Our contacts were not available yet, waiting is not our strong point, we decided to take the luck in our own hands, in New Zealand we would say “just winging it”. On our first day we went into the infamous and pretty much official Romani ghetto in Kosice, Lunik IX.
We wanted to get a feel for it, are the people really as aggressive and inhospitable as we got told or is there a prejudice in the public of Slovakia just how it is observed often with poor minorities that for decades lacked the right integration into local society?
Armed with a polaroid camera we dived in and were able to give something back straight away, show people the power of photography, a frozen piece of time that can not be altered, therefor a true impression of how life is at a given moment.

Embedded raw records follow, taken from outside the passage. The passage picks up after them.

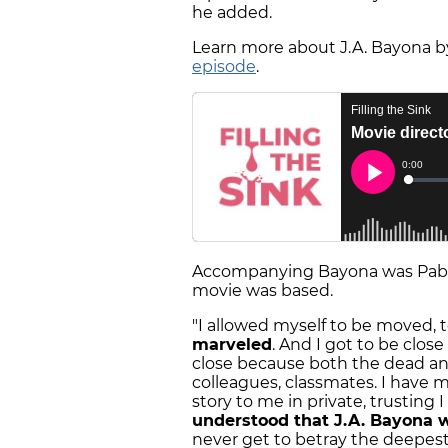
he added.
Learn more about J.A. Bayona by
episode
.
Accompanying Bayona was Pablo 
movie was based.
"I allowed myself to be moved,
marveled
. And I got to be close
close because both the dead and
colleagues, classmates. I have 
story to me in private, trusting
understood that J.A. Bayona 
never get to betray the deepest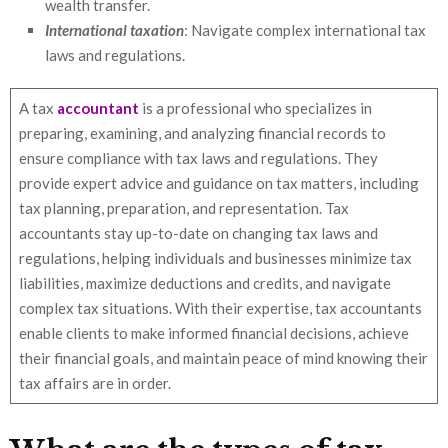
wealth transfer.
International taxation
: Navigate complex international tax
laws and regulations.
A tax
accountant
is a professional who specializes in
preparing, examining, and analyzing financial records to
ensure compliance with tax laws and regulations. They
provide expert advice and guidance on tax matters, including
tax planning, preparation, and representation. Tax
accountants stay up-to-date on changing tax laws and
regulations, helping individuals and businesses minimize tax
liabilities, maximize deductions and credits, and navigate
complex tax situations. With their expertise, tax accountants
enable clients to make informed financial decisions, achieve
their financial goals, and maintain peace of mind knowing their
tax affairs are in order.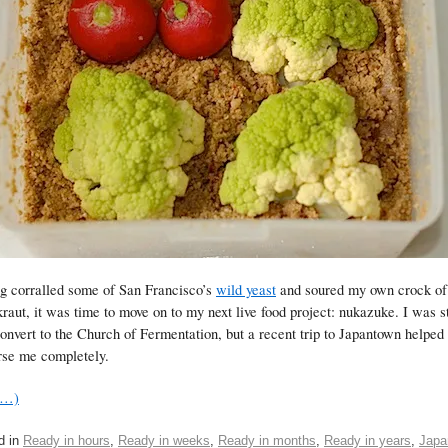
g corralled some of San Francisco’s
wild yeast
and soured my own crock of
raut, it was time to move on to my next live food project: nukazuke. I was st
nvert to the Church of Fermentation, but a recent trip to Japantown helped
se me completely.
e…)
d in
Ready in hours
,
Ready in weeks
,
Ready in months
,
Ready in years
,
Japa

It was a big success, soon we were not only surrounded by children but also three men, which quickly dressed up to have a picture taken. Many different people came and left, we laughed, we danced (a lot), sang, did cartwheels, handstands and ate, to me still unknown, unripe fruits from a tree.

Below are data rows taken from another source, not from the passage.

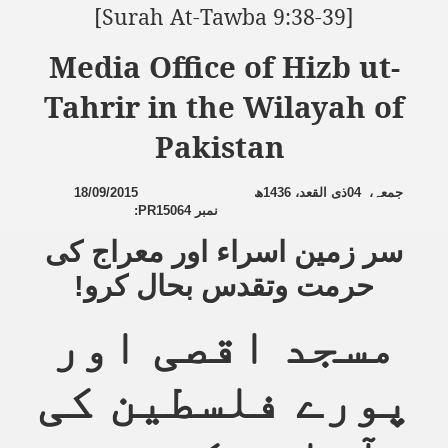
[Surah At-Tawba 9:38-39]
Media Office of Hizb ut-
Tahrir in the Wilayah of
Pakistan
18/09/2015
ھ
1436
ذی القعد،
04
،
جمعہ
:
PR15064
نمبر
سر زمین اسراء اور معراج کی
حرمت وتقدس بحال کرو!
مسجد اقصی اور
پورے فلسطین کی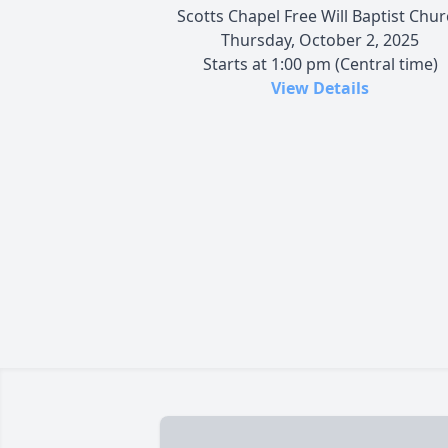
Scotts Chapel Free Will Baptist Chu
Thursday, October 2, 2025
Starts at 1:00 pm (Central time)
View Details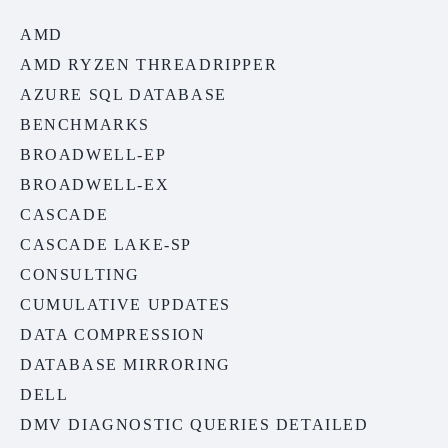
AMD
AMD RYZEN THREADRIPPER
AZURE SQL DATABASE
BENCHMARKS
BROADWELL-EP
BROADWELL-EX
CASCADE
CASCADE LAKE-SP
CONSULTING
CUMULATIVE UPDATES
DATA COMPRESSION
DATABASE MIRRORING
DELL
DMV DIAGNOSTIC QUERIES DETAILED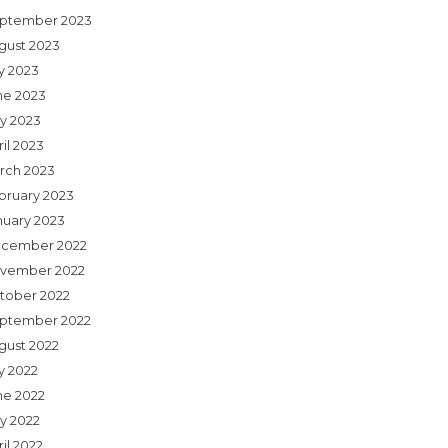
ptember 2023
gust 2023
ly 2023
ne 2023
y 2023
il 2023
rch 2023
bruary 2023
nuary 2023
cember 2022
vember 2022
tober 2022
ptember 2022
gust 2022
y 2022
ne 2022
y 2022
il 2022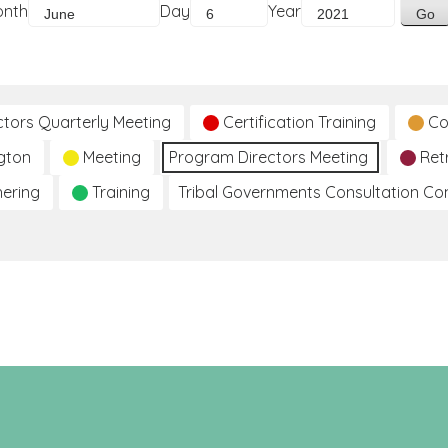
onth
Day
Year
ctors Quarterly Meeting
Certification Training
Co
gton
Meeting
Program Directors Meeting
Ret
hering
Training
Tribal Governments Consultation C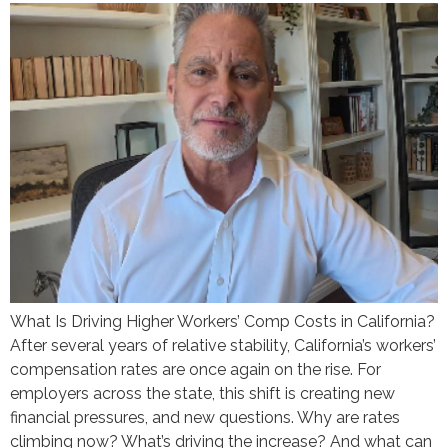
What Is Driving Higher Workers’ Comp Costs in California?
After several years of relative stability, California’s workers’
compensation rates are once again on the rise. For
employers across the state, this shift is creating new
financial pressures, and new questions. Why are rates
climbing now? What’s driving the increase? And what can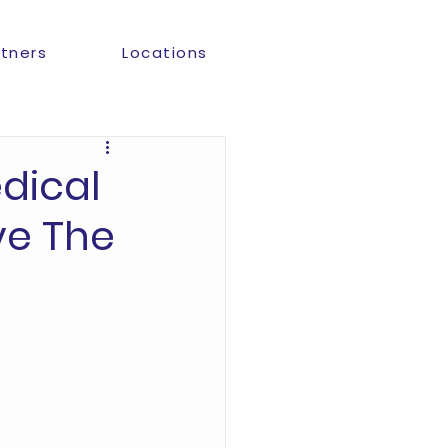
rtners
Locations
dical
ve The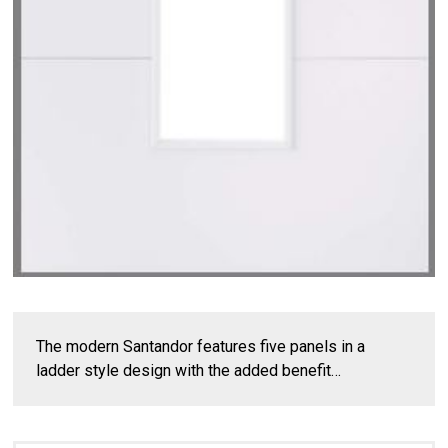
The modern Santandor features five panels in a
ladder style design with the added benefit…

Three hours later we left, exhausted, but with a much better understanding about their life and a first step closer towards a meaningful exchange on which we can tell an authentic story about an ethnic minority very rich in history and culture but with a past that sadly has not been too great at all. History is riddled with devastating stories and hardships the Roma people had to endure to be here in the first place. To this day it seems that most of them still haven’t been given the best chances to integrate well into the local societies of where they now call home. If we take the middle of all the estimate we saw it should be around 10million Roma in Europe, the reason of why they left their homes of Northern India and Pakistan is still unknown. No matter where they went the role as societies outcast living in the outskirts seems sealed, even after living in countries for several generations. Our next days will be focused on unpacking some of those, to us, mysteries, in order for everyone to understand each other better, because in the end of the day, we are all made out of the same materials, external factors have shaped the way we behave and had a huge say in the opportunities that we found along the way, let’s all appreciate this fortune while leaving a world of prejudice, let’s fill our pockets with compassion, a healthy mix of smiles, authenticity and open mindedness.
“There is nothing either good or bad, but thinking makes it so.” Hamlet : Act 2, Scene 2.